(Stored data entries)
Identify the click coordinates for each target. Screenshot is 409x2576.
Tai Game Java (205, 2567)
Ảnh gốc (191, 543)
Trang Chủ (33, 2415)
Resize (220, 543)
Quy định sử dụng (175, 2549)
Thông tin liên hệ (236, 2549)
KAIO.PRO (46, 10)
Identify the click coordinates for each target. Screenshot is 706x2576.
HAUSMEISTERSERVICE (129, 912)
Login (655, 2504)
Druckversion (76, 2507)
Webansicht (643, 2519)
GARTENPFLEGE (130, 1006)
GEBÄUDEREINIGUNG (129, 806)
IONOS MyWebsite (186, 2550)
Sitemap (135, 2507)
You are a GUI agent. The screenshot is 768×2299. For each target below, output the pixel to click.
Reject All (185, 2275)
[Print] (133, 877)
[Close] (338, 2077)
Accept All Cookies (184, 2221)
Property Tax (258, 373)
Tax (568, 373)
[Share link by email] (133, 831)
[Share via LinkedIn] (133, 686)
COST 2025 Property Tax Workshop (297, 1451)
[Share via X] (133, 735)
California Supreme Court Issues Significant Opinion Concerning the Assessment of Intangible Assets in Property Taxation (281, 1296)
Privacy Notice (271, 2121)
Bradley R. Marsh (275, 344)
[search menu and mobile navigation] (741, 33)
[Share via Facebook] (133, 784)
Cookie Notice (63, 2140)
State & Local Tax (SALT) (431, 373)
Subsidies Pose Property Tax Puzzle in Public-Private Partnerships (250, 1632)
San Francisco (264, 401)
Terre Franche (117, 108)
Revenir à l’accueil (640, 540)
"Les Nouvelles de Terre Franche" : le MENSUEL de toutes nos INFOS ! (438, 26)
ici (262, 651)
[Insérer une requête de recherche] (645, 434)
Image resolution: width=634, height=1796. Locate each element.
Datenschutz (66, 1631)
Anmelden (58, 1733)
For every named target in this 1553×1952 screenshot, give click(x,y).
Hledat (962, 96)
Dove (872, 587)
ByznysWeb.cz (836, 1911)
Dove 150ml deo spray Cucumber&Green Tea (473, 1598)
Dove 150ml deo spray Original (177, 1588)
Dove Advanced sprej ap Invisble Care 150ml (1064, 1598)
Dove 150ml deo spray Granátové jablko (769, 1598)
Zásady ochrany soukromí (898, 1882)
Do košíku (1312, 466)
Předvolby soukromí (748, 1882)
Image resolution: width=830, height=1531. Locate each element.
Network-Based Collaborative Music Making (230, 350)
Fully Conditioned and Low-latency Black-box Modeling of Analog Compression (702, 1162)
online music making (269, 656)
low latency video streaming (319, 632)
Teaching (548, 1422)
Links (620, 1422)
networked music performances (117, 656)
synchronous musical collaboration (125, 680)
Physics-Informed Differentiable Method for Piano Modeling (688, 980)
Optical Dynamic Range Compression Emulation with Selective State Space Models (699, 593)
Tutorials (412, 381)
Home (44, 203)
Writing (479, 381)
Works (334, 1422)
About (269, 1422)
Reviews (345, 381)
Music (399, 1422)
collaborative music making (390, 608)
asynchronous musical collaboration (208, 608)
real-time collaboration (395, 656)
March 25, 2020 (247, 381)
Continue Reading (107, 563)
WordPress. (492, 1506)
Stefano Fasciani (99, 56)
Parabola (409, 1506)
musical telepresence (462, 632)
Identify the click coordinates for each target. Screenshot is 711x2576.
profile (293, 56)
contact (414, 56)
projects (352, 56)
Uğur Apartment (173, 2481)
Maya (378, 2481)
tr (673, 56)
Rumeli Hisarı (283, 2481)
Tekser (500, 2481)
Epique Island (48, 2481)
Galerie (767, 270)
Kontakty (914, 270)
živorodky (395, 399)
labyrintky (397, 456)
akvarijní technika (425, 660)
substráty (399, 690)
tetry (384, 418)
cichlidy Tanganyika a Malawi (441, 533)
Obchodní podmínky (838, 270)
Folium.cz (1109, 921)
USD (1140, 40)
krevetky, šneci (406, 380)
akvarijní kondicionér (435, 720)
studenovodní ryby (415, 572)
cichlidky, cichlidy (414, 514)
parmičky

Task details:
Word for word, output the records that appear above.

The answer:
Identify the click coordinates for each target. Screenshot is 409x2576.
Tai Game Java (205, 2567)
Ảnh gốc (191, 543)
Trang Chủ (33, 2415)
Resize (220, 543)
Quy định sử dụng (175, 2549)
Thông tin liên hệ (236, 2549)
KAIO.PRO (46, 10)
Identify the click coordinates for each target. Screenshot is 706x2576.
HAUSMEISTERSERVICE (129, 912)
Login (655, 2504)
Druckversion (76, 2507)
Webansicht (643, 2519)
GARTENPFLEGE (130, 1006)
GEBÄUDEREINIGUNG (129, 806)
IONOS MyWebsite (186, 2550)
Sitemap (135, 2507)
You are a GUI agent. The screenshot is 768×2299. For each target below, output the pixel to click.
Reject All (185, 2275)
[Print] (133, 877)
[Close] (338, 2077)
Accept All Cookies (184, 2221)
Property Tax (258, 373)
Tax (568, 373)
[Share link by email] (133, 831)
[Share via LinkedIn] (133, 686)
COST 2025 Property Tax Workshop (297, 1451)
[Share via X] (133, 735)
California Supreme Court Issues Significant Opinion Concerning the Assessment of Intangible Assets in Property Taxation (281, 1296)
Privacy Notice (271, 2121)
Bradley R. Marsh (275, 344)
[search menu and mobile navigation] (741, 33)
[Share via Facebook] (133, 784)
Cookie Notice (63, 2140)
State & Local Tax (SALT) (431, 373)
Subsidies Pose Property Tax Puzzle in Public-Private Partnerships (250, 1632)
San Francisco (264, 401)
Terre Franche (117, 108)
Revenir à l’accueil (640, 540)
"Les Nouvelles de Terre Franche" : le MENSUEL de toutes nos INFOS ! (438, 26)
ici (262, 651)
[Insérer une requête de recherche] (645, 434)
Image resolution: width=634, height=1796. Locate each element.
Datenschutz (66, 1631)
Anmelden (58, 1733)
For every named target in this 1553×1952 screenshot, give click(x,y).
Hledat (962, 96)
Dove (872, 587)
ByznysWeb.cz (836, 1911)
Dove 150ml deo spray Cucumber&Green Tea (473, 1598)
Dove 150ml deo spray Original (177, 1588)
Dove Advanced sprej ap Invisble Care 150ml (1064, 1598)
Dove 150ml deo spray Granátové jablko (769, 1598)
Zásady ochrany soukromí (898, 1882)
Do košíku (1312, 466)
Předvolby soukromí (748, 1882)
Image resolution: width=830, height=1531. Locate each element.
Network-Based Collaborative Music Making (230, 350)
Fully Conditioned and Low-latency Black-box Modeling of Analog Compression (702, 1162)
online music making (269, 656)
low latency video streaming (319, 632)
Teaching (548, 1422)
Links (620, 1422)
networked music performances (117, 656)
synchronous musical collaboration (125, 680)
Physics-Informed Differentiable Method for Piano Modeling (688, 980)
Optical Dynamic Range Compression Emulation with Selective State Space Models (699, 593)
Tutorials (412, 381)
Home (44, 203)
Writing (479, 381)
Works (334, 1422)
About (269, 1422)
Reviews (345, 381)
Music (399, 1422)
collaborative music making (390, 608)
asynchronous musical collaboration (208, 608)
real-time collaboration (395, 656)
March 25, 2020 (247, 381)
Continue Reading (107, 563)
WordPress. (492, 1506)
Stefano Fasciani (99, 56)
Parabola (409, 1506)
musical telepresence (462, 632)
Identify the click coordinates for each target. Screenshot is 711x2576.
profile (293, 56)
contact (414, 56)
projects (352, 56)
Uğur Apartment (173, 2481)
Maya (378, 2481)
tr (673, 56)
Rumeli Hisarı (283, 2481)
Tekser (500, 2481)
Epique Island (48, 2481)
Galerie (767, 270)
Kontakty (914, 270)
živorodky (395, 399)
labyrintky (397, 456)
akvarijní technika (425, 660)
substráty (399, 690)
tetry (384, 418)
cichlidy Tanganyika a Malawi (441, 533)
Obchodní podmínky (838, 270)
Folium.cz (1109, 921)
USD (1140, 40)
krevetky, šneci (406, 380)
akvarijní kondicionér (435, 720)
studenovodní ryby (415, 572)
cichlidky, cichlidy (414, 514)
parmičky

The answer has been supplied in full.